Une fois une planète atteinte, une courte séquence de ‘landing party’ vous verra apparaître avec Scotty et Spock qui s’éloigneront bien vite de vous. En vue du dessus un peu comme un Zelda, vous parcourrez la planète pour trouver les 4 morceaux d’armes disséminées sur chacune d’elles. Celles-ci sont cachées dans des rochers ou d’autres éléments de décors qui devront être détruits avec votre phaser. Pour trouver ces pièces, vous disposez d’un dispositif radar qui vous indiquera la direction approximative vers la pièce la plus proche pour peu qu’il y en ait une pas trop éloignée.  En gros, il vous faudra parfois marcher longtemps pour enfin voir votre radar réagir. De temps en temps, Scotty et Spock vous enverront un message concernant la faune, la flore ou quelque autre sujet concernant votre mission. En parlant de faune et de flore, sachez que quasi tout sur ces planètes vous sera hostile. Boue toxique, pièges électriques, monstres humanoïdes, plantes empoisonnées ... rien ne vous sera épargné. En plus, votre phaser a une batterie qui s’épuise assez vite et il faudra parfois jouer avec le mode stunt (assommer) pour paralyser un ennemi et s’enfuir. Heureusement, on pourra trouver çà et là des recharges ou des packs de soin. Une fois récupérés tous les morceaux de l’arme, vous aurez encore à voyager dans l’espace pour atteindre le Doomsday Machine et le détruire petit bout par petit bout.



 

 

 

 

 

 

 

L’espace … l’ultime frontière …

Il faut être honnête, l’esprit de Star Trek est bien présent et on se prend assez vite au jeu. Les graphismes sont passables sans être exceptionnels et les images avec les personnages du jeu sont bien réalisées.
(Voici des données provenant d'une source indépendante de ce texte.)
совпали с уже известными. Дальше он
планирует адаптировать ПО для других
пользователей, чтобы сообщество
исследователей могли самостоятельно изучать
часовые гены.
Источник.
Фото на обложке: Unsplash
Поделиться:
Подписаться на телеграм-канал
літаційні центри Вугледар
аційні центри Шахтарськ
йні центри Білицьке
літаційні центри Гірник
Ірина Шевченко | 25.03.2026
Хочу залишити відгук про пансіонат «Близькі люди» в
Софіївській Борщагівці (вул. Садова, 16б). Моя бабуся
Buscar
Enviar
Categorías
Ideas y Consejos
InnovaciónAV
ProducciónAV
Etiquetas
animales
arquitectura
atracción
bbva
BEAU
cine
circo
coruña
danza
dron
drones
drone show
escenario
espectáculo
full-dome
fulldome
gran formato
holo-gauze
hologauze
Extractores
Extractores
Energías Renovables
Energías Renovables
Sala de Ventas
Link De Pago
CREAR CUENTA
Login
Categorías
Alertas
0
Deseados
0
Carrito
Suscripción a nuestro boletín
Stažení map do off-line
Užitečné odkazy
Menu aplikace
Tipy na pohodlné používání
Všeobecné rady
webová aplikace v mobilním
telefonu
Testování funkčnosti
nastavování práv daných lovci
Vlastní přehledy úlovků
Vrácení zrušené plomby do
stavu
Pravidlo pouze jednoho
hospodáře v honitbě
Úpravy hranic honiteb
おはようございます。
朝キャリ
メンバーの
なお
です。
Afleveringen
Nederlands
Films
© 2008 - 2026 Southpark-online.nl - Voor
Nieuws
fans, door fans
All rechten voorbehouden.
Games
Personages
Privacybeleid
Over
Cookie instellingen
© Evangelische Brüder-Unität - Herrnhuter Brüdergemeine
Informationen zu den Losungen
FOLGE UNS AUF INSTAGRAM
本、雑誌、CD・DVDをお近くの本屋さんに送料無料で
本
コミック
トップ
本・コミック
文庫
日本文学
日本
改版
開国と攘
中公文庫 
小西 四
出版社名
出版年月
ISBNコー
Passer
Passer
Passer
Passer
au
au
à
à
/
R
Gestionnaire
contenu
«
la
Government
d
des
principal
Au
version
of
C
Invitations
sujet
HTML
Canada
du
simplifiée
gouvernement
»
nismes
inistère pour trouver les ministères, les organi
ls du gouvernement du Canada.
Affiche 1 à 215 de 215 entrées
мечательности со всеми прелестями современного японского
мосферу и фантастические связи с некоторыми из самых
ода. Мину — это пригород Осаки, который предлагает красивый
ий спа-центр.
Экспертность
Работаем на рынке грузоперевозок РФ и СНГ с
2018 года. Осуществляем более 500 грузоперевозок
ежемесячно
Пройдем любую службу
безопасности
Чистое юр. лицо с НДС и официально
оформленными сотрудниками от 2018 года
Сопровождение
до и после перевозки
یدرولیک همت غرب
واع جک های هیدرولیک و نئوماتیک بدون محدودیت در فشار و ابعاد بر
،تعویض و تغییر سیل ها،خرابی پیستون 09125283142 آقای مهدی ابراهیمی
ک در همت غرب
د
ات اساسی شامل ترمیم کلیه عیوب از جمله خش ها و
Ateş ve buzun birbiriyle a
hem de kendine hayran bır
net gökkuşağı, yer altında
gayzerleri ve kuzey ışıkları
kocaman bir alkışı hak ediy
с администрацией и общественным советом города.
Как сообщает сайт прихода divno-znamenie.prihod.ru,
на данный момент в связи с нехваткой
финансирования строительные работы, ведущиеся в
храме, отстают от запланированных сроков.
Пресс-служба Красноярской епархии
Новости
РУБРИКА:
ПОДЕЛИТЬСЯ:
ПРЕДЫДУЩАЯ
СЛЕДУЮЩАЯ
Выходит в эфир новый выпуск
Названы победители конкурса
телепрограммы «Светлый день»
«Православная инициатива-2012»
Les musiques et bruitages par contre sont assez médiocres, même pour de la Game Boy.  La durée de vie est assez moyenne avec moins d’une heure de jeu mais c’est suffisant. Par contre, si l’idée d’alterner les modes de jeu (tir et exploration) est louable, il est dommage que la phase de tir soit assez ratée. Cette partie, qui représente la majorité du jeu, est lente, pas très maniable et peu intéressante.  Vous tenterez toujours de l’écourter au possible en évitant comme la peste les zones remplies de vaisseaux Klingons. En plus, ces parties sont assez longues et difficiles (sauf l’espace Amoeba) et rebuteront grand nombre de joueurs. Concernant la partie d’exploration, il n’y a rien grand-chose à dire. Cette partie est assez bien réalisée, on peut analyser les plantes et décors comme dans la série et la difficulté est relativement correcte. Concernant le Doomsday Machine, le vaincre n’est pas vraiment un challenge et vous y arriverez probablement du premier coup ce qui est un peu dommage étant donné qu’il s’agit du seul boss du jeu.




 

 

 

 

 

 

 

 

Une vie longue et prospère.

Au final, Star Trek 25th Anniversary donne une impression en demi-teinte.  Les phases de shoot sont trop laborieuses et trop nombreuses et les phases d’exploration, si elles sont assez réussies, ne peuvent pas sauver ce jeu.  Je pense que l’idée de départ du jeu est bonne, le scénario original et les nombreuses références feront plaisir aux fans mais la réalisation et les mauvaises décisions de style de jeu lui mettent du plomb dans l’aile. Dommage.